What is tested in TNTET English Language Paper I and Paper II?

TNTET English Language questions appear in both Paper I (Language II, for primary teachers) and Paper II (Language II, for upper primary teachers). Both papers test: English grammar (tenses, articles, prepositions, parts of speech), vocabulary (synonyms, antonyms, contextual meaning), reading comprehension, and language pedagogy (ELT methods like CLT, TBLT, Whole Language Approach, error correction strategies, four language skills LSRW, formative assessment). Paper II typically has deeper pedagogy questions aligned with upper primary teaching contexts.

Which English Language Teaching (ELT) methods are most important for TNTET?

The most frequently tested ELT methods in TNTET are: Communicative Language Teaching (CLT) — emphasises real communication over grammar drills; Task-Based Language Teaching (TBLT) — language learned through authentic tasks; Whole Language Approach — integrated, holistic teaching of all four skills; Grammar Translation Method (GTM) — translation and grammar rules (traditional, often presented as what CLT replaced); and Direct Method — target language only, no translation. Also understand process writing, reading strategies (skimming vs scanning), and error correction techniques (recasting, metalinguistic feedback).

How should TNTET candidates approach grammar questions in the English section?

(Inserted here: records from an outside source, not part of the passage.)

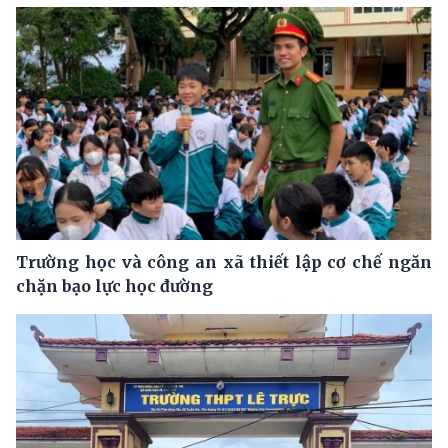
Trường học và công an xã thiết lập cơ chế ngăn
chặn bạo lực học đường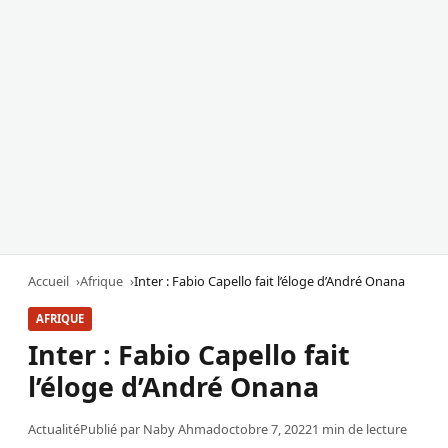
Accueil
Afrique
Inter : Fabio Capello fait l’éloge d’André Onana
AFRIQUE
Inter : Fabio Capello fait
l’éloge d’André Onana
Actualité
Publié par
Naby Ahmad
octobre 7, 2022
1 min de lecture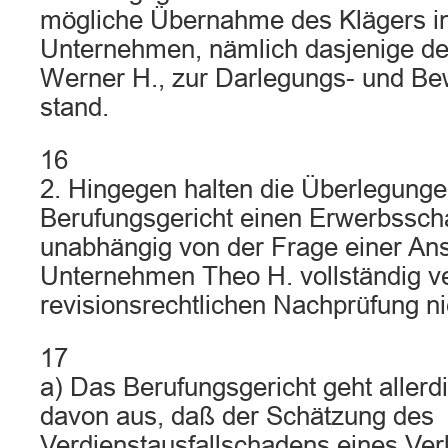
mögliche Übernahme des Klägers in
Unternehmen, nämlich dasjenige de
Werner H., zur Darlegungs- und Bew
stand.
16
2. Hingegen halten die Überlegunge
Berufungsgericht einen Erwerbssch
unabhängig von der Frage einer Ans
Unternehmen Theo H. vollständig ve
revisionsrechtlichen Nachprüfung ni
17
a) Das Berufungsgericht geht allerd
davon aus, daß der Schätzung des
Verdienstausfallschadens eines Ver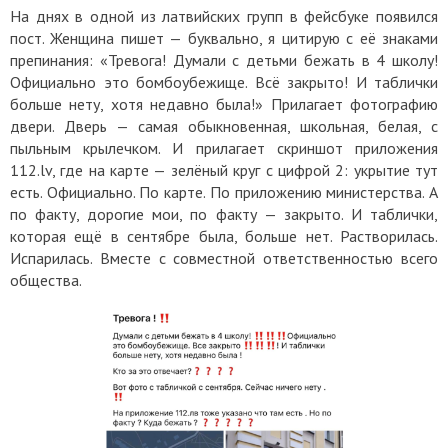
На днях в одной из латвийских групп в фейсбуке появился
пост. Женщина пишет — буквально, я цитирую с её знаками
препинания: «Тревога! Думали с детьми бежать в 4 школу!
Официально это бомбоубежище. Всё закрыто! И таблички
больше нету, хотя недавно была!» Прилагает фотографию
двери. Дверь — самая обыкновенная, школьная, белая, с
пыльным крылечком. И прилагает скриншот приложения
112.lv, где на карте — зелёный круг с цифрой 2: укрытие тут
есть. Официально. По карте. По приложению министерства. А
по факту, дорогие мои, по факту — закрыто. И таблички,
которая ещё в сентябре была, больше нет. Растворилась.
Испарилась. Вместе с совместной ответственностью всего
общества.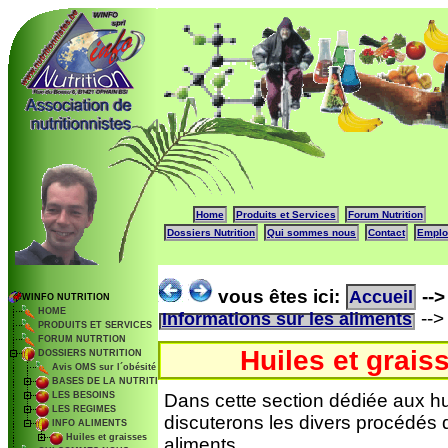
Home
Produits et Services
Forum Nutrition
Dossiers Nutrition
Qui sommes nous
Contact
Emplo
vous êtes ici:
--
Accueil
WINFO NUTRITION
HOME
--
Informations sur les aliments
PRODUITS ET SERVICES
FORUM NUTRTION
Huiles et grais
DOSSIERS NUTRITION
Avis OMS sur l´obésité
BASES DE LA NUTRITION
LES BESOINS
Dans cette section dédiée aux hu
LES REGIMES
discuterons les divers procédés d
INFO ALIMENTS
Huiles et graisses
aliments.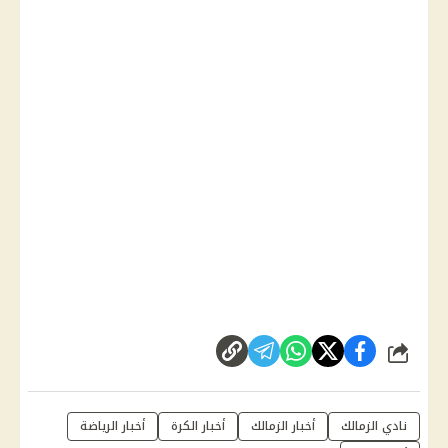
شارك
نادي الزمالك
أخبار الزمالك
أخبار الكرة
أخبار الرياضة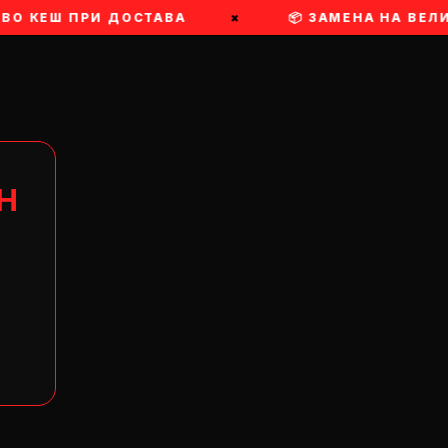
 ВО КЕШ ПРИ ДОСТАВА
×
📦 ЗАМЕНА НА ВЕЛ
Н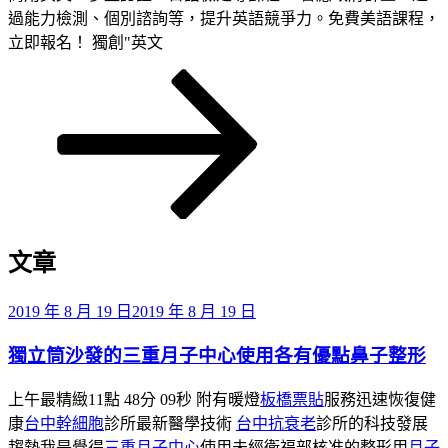
過能力檢測、個別諮詢等，提升英語競爭力。免費美語課程，
立即報名！ 獨創"英文
向
下
捲
動
至
主
內
容
文章
區
發
2019 年 8 月 19 日
2019 年 8 月 19 日
佈
獨立筒沙發的三重月子中心使用各有優點鼻子整形
於
上午最精緻11點 48分 09秒 附有暖燈
板橋票貼
服務迅速恢復健
康
台中幹細胞
診所最新醫學技術
台中抗衰老
診所的科技發展
趨勢我是覺得
三重月子中心
使用未經衛福部核准的整形用
月子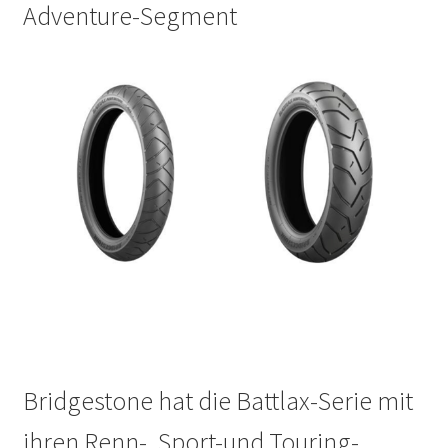
Adventure-Segment
Bridgestone hat die Battlax-Serie mit
ihren Renn-, Sport-und Touring-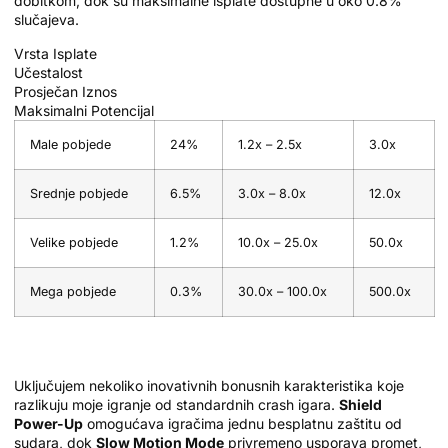
dobitkom, dok su maksimalne isplate dostupne u oko 0.8%
slučajeva.
Vrsta Isplate
Učestalost
Prosječan Iznos
Maksimalni Potencijal
Male pobjede
24%
1.2x – 2.5x
3.0x
Srednje pobjede
6.5%
3.0x – 8.0x
12.0x
Velike pobjede
1.2%
10.0x – 25.0x
50.0x
Mega pobjede
0.3%
30.0x – 100.0x
500.0x
Bonusi te Specijalne Pogodnosti
Uključujem nekoliko inovativnih bonusnih karakteristika koje
razlikuju moje igranje od standardnih crash igara.
Shield
Power-Up
omogućava igračima jednu besplatnu zaštitu od
sudara, dok
Slow Motion Mode
privremeno usporava promet,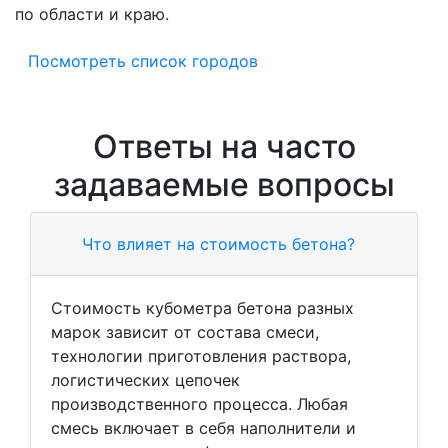
по области и краю.
Посмотреть список городов
Ответы на часто
задаваемые вопросы
Что влияет на стоимость бетона?
Стоимость кубометра бетона разных
марок зависит от состава смеси,
технологии приготовления раствора,
логистических цепочек
производственного процесса. Любая
смесь включает в себя наполнители и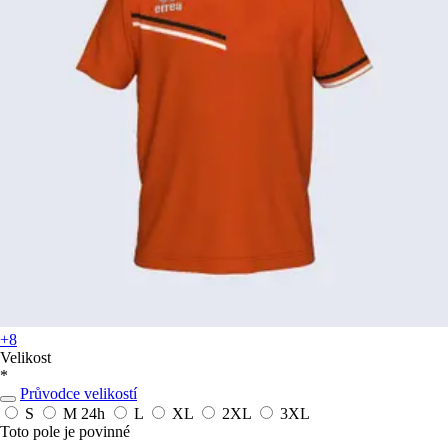
+8
Velikost
*
Průvodce velikostí
S
M
24h
L
XL
2XL
3XL
Toto pole je povinné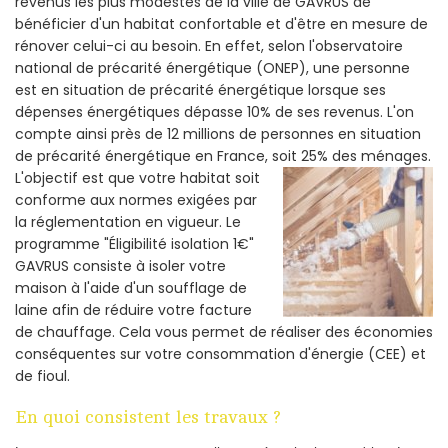
revenus les plus modestes de la ville de GAVRUS de
bénéficier d'un habitat confortable et d'être en mesure de
rénover celui-ci au besoin. En effet, selon l'observatoire
national de précarité énergétique (ONEP), une personne
est en situation de précarité énergétique lorsque ses
dépenses énergétiques dépasse 10% de ses revenus. L'on
compte ainsi près de 12 millions de personnes en situation
de précarité énergétique en France, soit 25% des ménages.
L'objectif est que votre habitat soit
conforme aux normes exigées par
la réglementation en vigueur. Le
programme "Éligibilité isolation 1€"
GAVRUS consiste à isoler votre
maison à l'aide d'un soufflage de
laine afin de réduire votre facture
de chauffage. Cela vous permet de réaliser des économies
conséquentes sur votre consommation d'énergie (CEE) et
de fioul.
En quoi consistent les travaux ?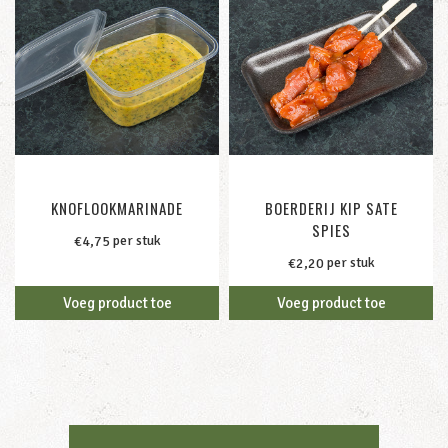
KNOFLOOKMARINADE
BOERDERIJ KIP SATE
SPIES
per stuk
€
4,75
per stuk
€
2,20
Voeg product toe
Voeg product toe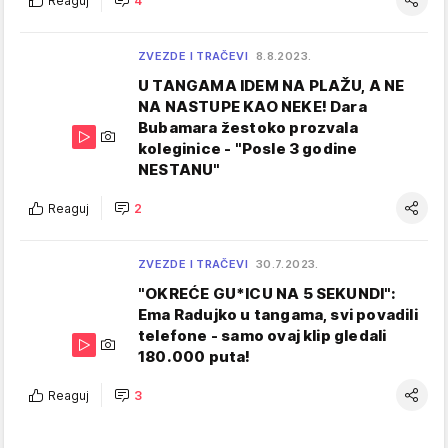
Reaguj
4
ZVEZDE I TRAČEVI
8.8.2023.
U TANGAMA IDEM NA PLAŽU, A NE
NA NASTUPE KAO NEKE! Dara
Bubamara žestoko prozvala
koleginice - "Posle 3 godine
NESTANU"
Reaguj
2
ZVEZDE I TRAČEVI
30.7.2023.
"OKREĆE GU*ICU NA 5 SEKUNDI":
Ema Radujko u tangama, svi povadili
telefone - samo ovaj klip gledali
180.000 puta!
Reaguj
3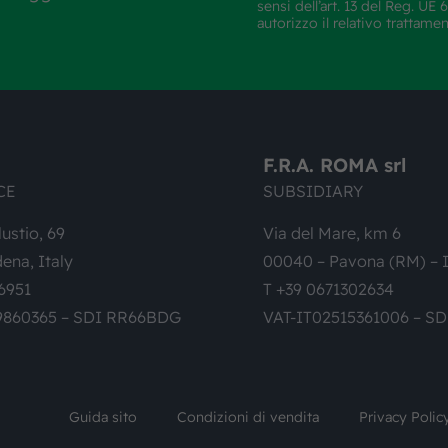
sensi dell’art. 13 del Reg. U
autorizzo il relativo trattame
F.R.A. ROMA srl
CE
SUBSIDIARY
lustio, 69
Via del Mare, km 6
ena, Italy
00040 – Pavona (RM) – I
6951
T +39 0671302634
9860365 – SDI RR66BDG
VAT-IT02515361006 – S
Guida sito
Condizioni di vendita
Privacy Polic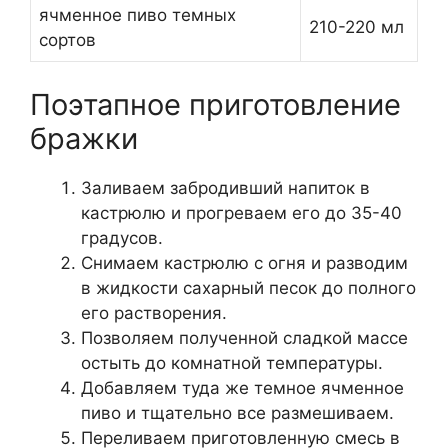
ячменное пиво темных
210-220 мл
сортов
Поэтапное приготовление
бражки
Заливаем забродивший напиток в
кастрюлю и прогреваем его до 35-40
градусов.
Снимаем кастрюлю с огня и разводим
в жидкости сахарный песок до полного
его растворения.
Позволяем полученной сладкой массе
остыть до комнатной температуры.
Добавляем туда же темное ячменное
пиво и тщательно все размешиваем.
Переливаем приготовленную смесь в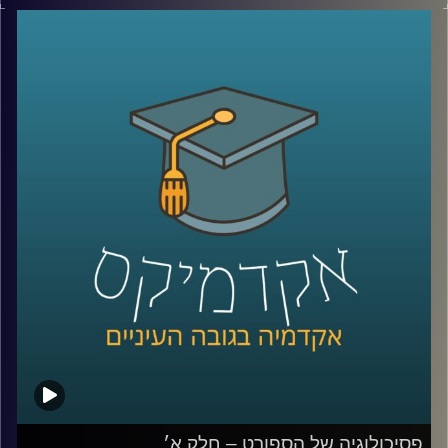
בפרק הקודם דיברנו על מה היא פסיכולוגיה של הספורט, אילו
אתגרים הספורטאים מתמודדים איתם, ניצחון, איך מנתחים
קשיים מנטלים של ספורטאים, שופטים ורפורמות בתחום
השיפוט
ובפרק הזה נמשיך ונדבר עם ד״ר רועי סמואל, חוקר ומרצה
בפסיכולוגיה של הספורט והפעילות הגופנית בחטיבת
הפסיכולוגיה של הספורט, המאמץ, והביצוע באוניברסיטת
רייכמן.
נעמיק בתחום המשברים נפשיים, פציעות, אולימפיאדה,
התמודדויות וטעויות של ספורטאים, מעורבות הורית ותיאוריות
משמעותיות בתחום שמקבלות תוקף ממש בימים אלו.
קרדיט תמונות:
AudioVersity
פסיכולוגיה של הספורט – חלק א׳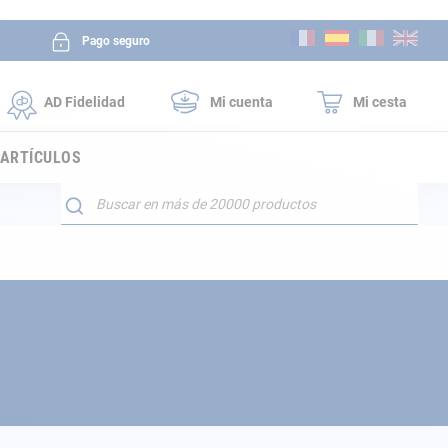
Ir
Pago seguro
al
contenido
AD Fidelidad
Mi cuenta
Mi cesta
 ARTÍCULOS
Buscar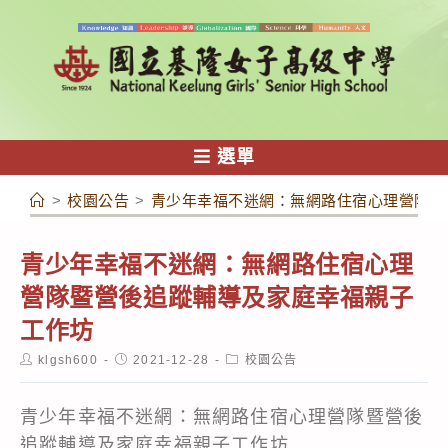
跳
轉
至
主
要
內
選單
容
>
校園公告
>
青少年幸福不迷網：無網路住宿心理營隊暨
青少年幸福不迷網：無網路住宿心理
營隊暨營後追蹤輔導及家庭幸福親子
工作坊
Post
Post
Post
klgsh600
2021-12-28
校園公告
author:
published:
category:
青少年幸福不迷網：無網路住宿心理營隊暨營後
追蹤輔導及家庭幸福親子工作坊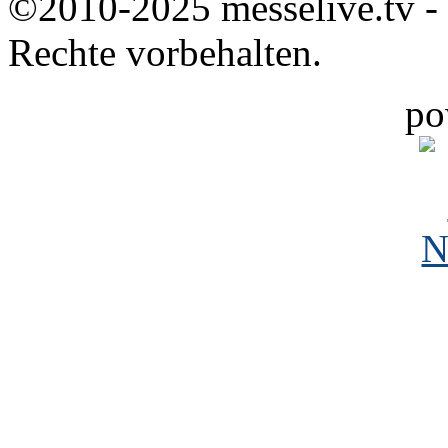
©2010-2025 messelive.tv -
Rechte vorbehalten.
po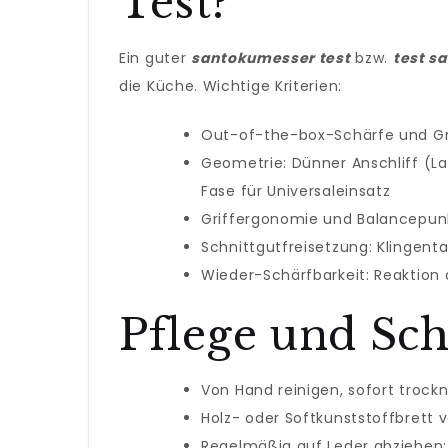
Test?
Ein guter
santokumesser test
bzw.
test s
die Küche. Wichtige Kriterien:
Out-of-the-box-Schärfe und Gr
Geometrie: Dünner Anschliff (La
Fase für Universaleinsatz
Griffergonomie und Balancepun
Schnittgutfreisetzung: Klingent
Wieder-Schärfbarkeit: Reaktion
Pflege und Sc
Von Hand reinigen, sofort trockn
Holz- oder Softkunststoffbrett 
Regelmäßig auf Leder abziehen;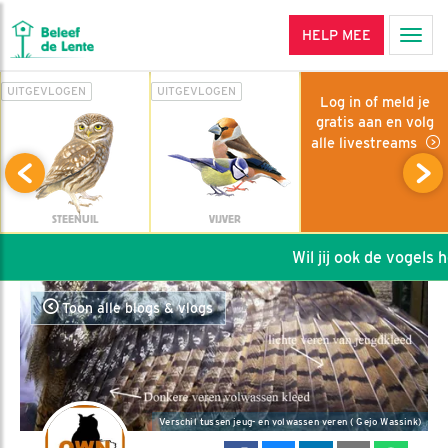
HELP MEE
Men
UITGEVLOGEN
UITGEVLOGEN
Log in of meld je
gratis aan en volg
alle livestreams
STEENUIL
VIJVER
Wil jij ook de vogels hel
Toon alle blogs & vlogs
Verschil tussen jeug- en volwassen veren ( Gejo Wassink)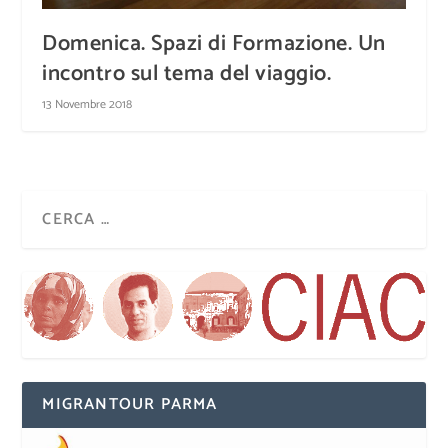
Domenica. Spazi di Formazione. Un
incontro sul tema del viaggio.
13 Novembre 2018
MIGRANTOUR PARMA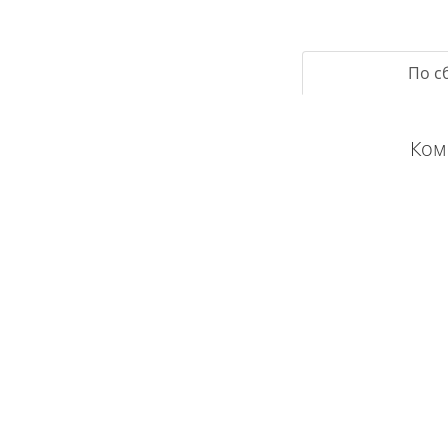
По с
Ком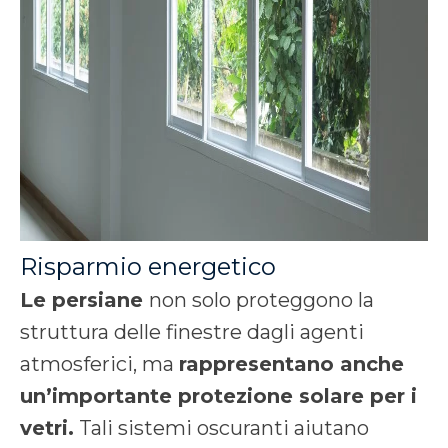
Risparmio energetico
Le persiane
non solo proteggono la
struttura delle finestre dagli agenti
atmosferici, ma
rappresentano anche
un’importante protezione solare per i
vetri.
Tali sistemi oscuranti aiutano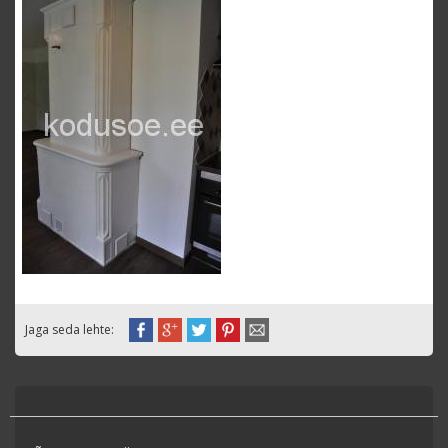
Jaga seda lehte: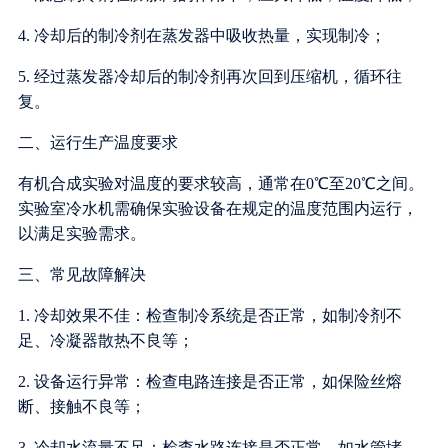
4. 冷却后的制冷剂在蒸发器中吸收热量，实现制冷；
5. 经过蒸发器冷却后的制冷剂再次回到压缩机，循环往
复。
二、运行生产温度要求
有机合成实验对温度的要求较高，通常在0℃至20℃之间。
实验室冷水机需确保实验设备在规定的温度范围内运行，
以满足实验需求。
三、常见故障解决
1. 冷却效果不佳：检查制冷系统是否正常，如制冷剂不
足、冷凝器散热不良等；
2. 设备运行异常：检查电路连接是否正常，如保险丝熔
断、接触不良等；
3. 冷却水流量不足：检查水路连接是否正常，如水管堵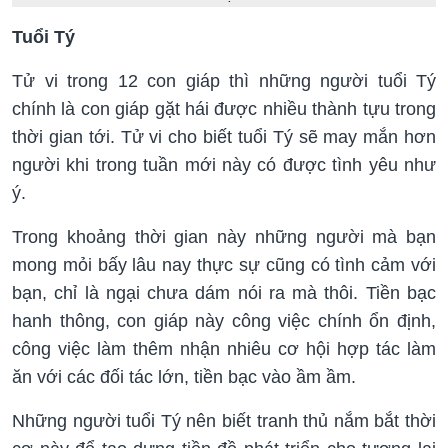
Tuổi Tý
Tử vi trong 12 con giáp thì những người tuổi Tý
chính là con giáp gặt hái được nhiều thành tựu trong
thời gian tới. Tử vi cho biết tuổi Tý sẽ may mắn hơn
người khi trong tuần mới này có được tình yêu như
ý.
Trong khoảng thời gian này những người mà bạn
mong mỏi bấy lâu nay thực sự cũng có tình cảm với
bạn, chỉ là ngại chưa dám nói ra mà thôi. Tiền bạc
hanh thông, con giáp này công việc chính ổn định,
công việc làm thêm nhận nhiêu cơ hội hợp tác làm
ăn với các đối tác lớn, tiền bạc vào ầm ầm.
Những người tuổi Tý nên biết tranh thủ nắm bắt thời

TNTET English grammar questions test application, not just rule memorisation. Focus on: tense usage in context (especially Present Perfect vs Simple Past), articles (based on sound, not spelling), prepositions (collocations like "impressed by," "afraid of," "good at"), parts of speech in sentences (identifying adverbs vs adjectives), and subject-verb agreement. Practice by reading sentences carefully and applying the rule to the specific context. For vocabulary, learn words in sentences — TNTET tests contextual meaning, synonyms, and antonyms, not isolated word lists.